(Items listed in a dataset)
★ ★ ★
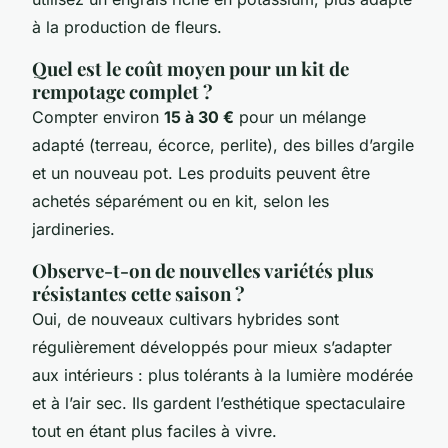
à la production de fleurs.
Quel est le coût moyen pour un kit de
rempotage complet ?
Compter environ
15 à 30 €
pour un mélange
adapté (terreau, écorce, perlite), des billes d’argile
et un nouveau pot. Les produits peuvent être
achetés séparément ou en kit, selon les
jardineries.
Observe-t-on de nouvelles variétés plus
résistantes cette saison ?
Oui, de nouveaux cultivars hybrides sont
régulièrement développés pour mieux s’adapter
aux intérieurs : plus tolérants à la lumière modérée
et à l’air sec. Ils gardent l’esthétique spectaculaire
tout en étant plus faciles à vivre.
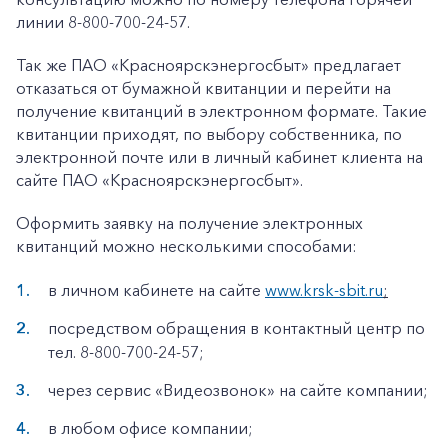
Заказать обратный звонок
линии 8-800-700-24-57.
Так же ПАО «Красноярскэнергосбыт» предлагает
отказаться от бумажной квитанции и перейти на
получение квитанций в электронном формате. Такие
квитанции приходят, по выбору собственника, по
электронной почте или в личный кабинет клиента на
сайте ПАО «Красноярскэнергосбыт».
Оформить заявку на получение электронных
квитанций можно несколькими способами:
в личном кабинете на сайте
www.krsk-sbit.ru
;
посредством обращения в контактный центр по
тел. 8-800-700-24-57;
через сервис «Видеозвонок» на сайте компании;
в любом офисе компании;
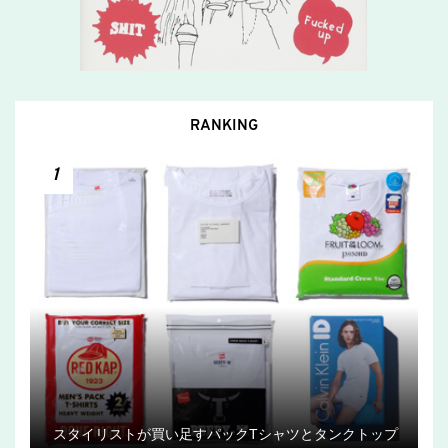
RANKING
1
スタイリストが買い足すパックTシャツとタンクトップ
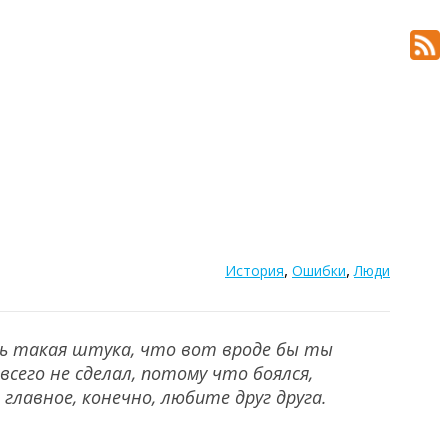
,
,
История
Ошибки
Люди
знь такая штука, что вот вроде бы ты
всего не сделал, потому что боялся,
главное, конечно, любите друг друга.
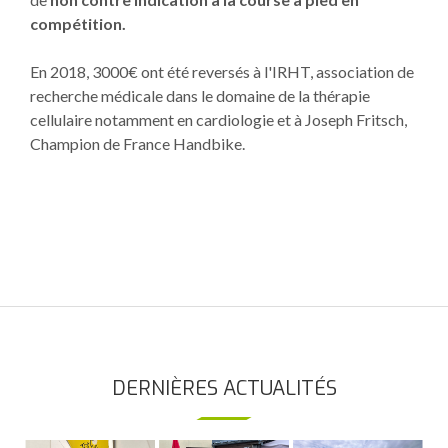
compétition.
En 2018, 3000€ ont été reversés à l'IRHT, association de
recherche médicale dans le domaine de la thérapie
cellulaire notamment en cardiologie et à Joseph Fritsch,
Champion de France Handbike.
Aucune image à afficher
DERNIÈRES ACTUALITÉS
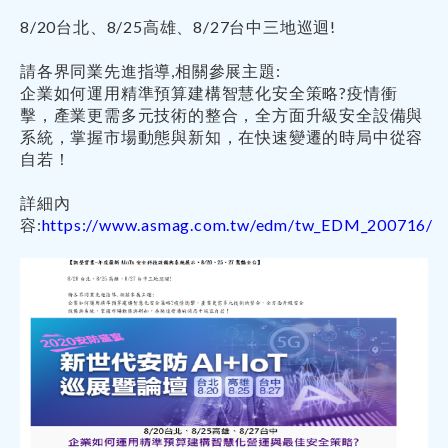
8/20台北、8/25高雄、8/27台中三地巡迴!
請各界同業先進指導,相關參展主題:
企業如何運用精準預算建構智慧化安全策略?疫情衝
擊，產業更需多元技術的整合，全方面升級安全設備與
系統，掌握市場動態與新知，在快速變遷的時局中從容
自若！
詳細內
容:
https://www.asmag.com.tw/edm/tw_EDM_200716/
★ ★ ★
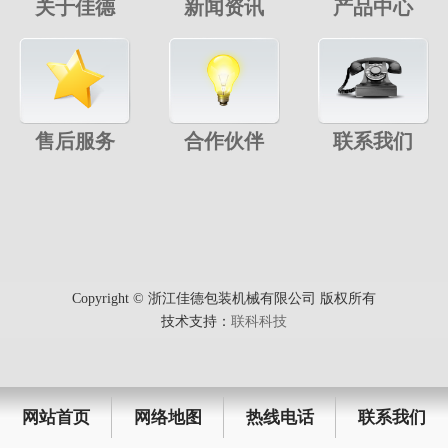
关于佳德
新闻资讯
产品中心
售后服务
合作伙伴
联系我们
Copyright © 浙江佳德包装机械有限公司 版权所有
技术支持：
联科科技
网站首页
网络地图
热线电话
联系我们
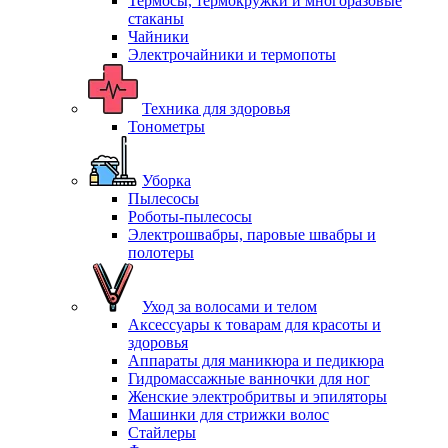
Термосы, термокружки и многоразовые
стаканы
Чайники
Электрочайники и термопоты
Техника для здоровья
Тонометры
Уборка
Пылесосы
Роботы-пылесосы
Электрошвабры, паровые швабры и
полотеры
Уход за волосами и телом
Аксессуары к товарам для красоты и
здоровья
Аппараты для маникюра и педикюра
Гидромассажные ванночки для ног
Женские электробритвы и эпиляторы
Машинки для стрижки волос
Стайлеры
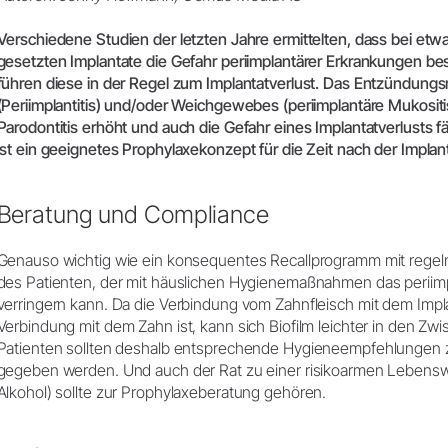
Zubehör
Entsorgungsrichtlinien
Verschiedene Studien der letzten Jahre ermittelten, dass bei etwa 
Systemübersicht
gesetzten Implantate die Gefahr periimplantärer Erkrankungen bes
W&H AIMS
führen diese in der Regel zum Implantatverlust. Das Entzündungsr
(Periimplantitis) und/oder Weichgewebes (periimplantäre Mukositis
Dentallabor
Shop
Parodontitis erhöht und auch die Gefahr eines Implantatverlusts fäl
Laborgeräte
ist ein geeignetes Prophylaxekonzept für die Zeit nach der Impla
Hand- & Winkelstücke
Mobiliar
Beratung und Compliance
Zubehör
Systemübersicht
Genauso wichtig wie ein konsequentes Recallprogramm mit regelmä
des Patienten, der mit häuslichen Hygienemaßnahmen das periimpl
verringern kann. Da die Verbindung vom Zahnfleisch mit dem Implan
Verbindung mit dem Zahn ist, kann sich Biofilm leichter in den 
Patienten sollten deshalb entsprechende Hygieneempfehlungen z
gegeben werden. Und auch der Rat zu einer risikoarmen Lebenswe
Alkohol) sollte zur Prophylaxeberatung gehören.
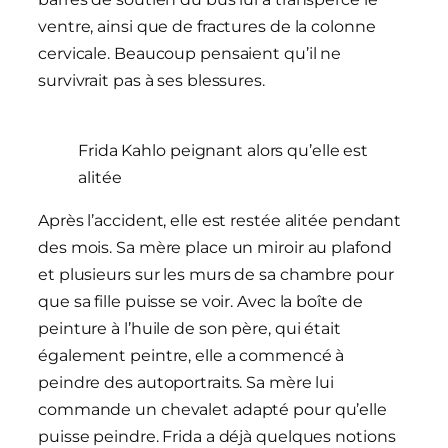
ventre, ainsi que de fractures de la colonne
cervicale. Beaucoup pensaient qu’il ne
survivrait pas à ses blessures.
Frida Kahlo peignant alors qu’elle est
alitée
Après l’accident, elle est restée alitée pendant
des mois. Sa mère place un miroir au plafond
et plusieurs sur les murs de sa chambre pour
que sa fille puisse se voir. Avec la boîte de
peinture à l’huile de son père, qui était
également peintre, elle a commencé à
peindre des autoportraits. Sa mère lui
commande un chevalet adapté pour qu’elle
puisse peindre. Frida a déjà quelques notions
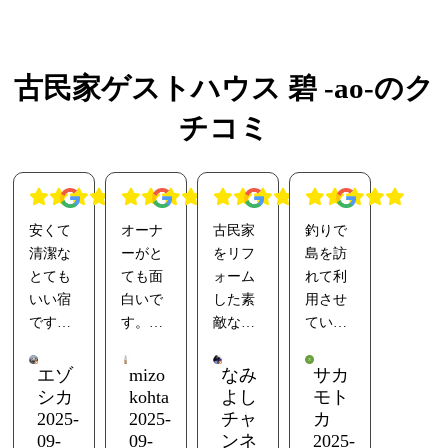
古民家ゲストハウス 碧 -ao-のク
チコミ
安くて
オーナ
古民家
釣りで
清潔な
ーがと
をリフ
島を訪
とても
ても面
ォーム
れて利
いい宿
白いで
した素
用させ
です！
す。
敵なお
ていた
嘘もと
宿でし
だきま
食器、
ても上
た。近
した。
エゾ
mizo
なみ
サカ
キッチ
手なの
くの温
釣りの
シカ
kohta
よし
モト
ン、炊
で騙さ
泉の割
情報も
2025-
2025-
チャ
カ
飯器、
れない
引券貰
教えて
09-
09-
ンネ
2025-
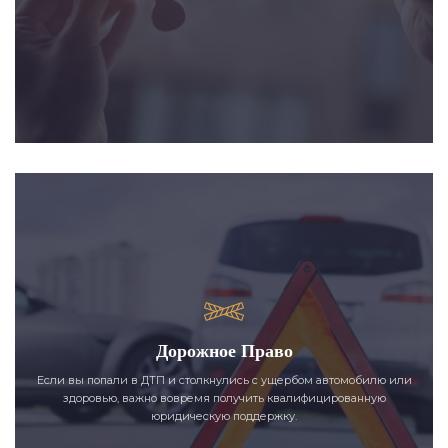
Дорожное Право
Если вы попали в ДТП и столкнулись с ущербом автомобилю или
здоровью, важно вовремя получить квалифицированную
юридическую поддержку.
★ ★ ★
EXERCISE BRIEF: In the data above, take the line with "verringern kann. Da", the line with "ventre, ainsi que de fractures de la colonne", and every line between, and set them down exactly without pictures.

EXPECTED ANSWER:
verringern kann. Da die Verbindung vom Zahnfleisch mit dem Implan
Verbindung mit dem Zahn ist, kann sich Biofilm leichter in den 
Patienten sollten deshalb entsprechende Hygieneempfehlungen z
gegeben werden. Und auch der Rat zu einer risikoarmen Lebenswe
Alkohol) sollte zur Prophylaxeberatung gehören.
ventre, ainsi que de fractures de la colonne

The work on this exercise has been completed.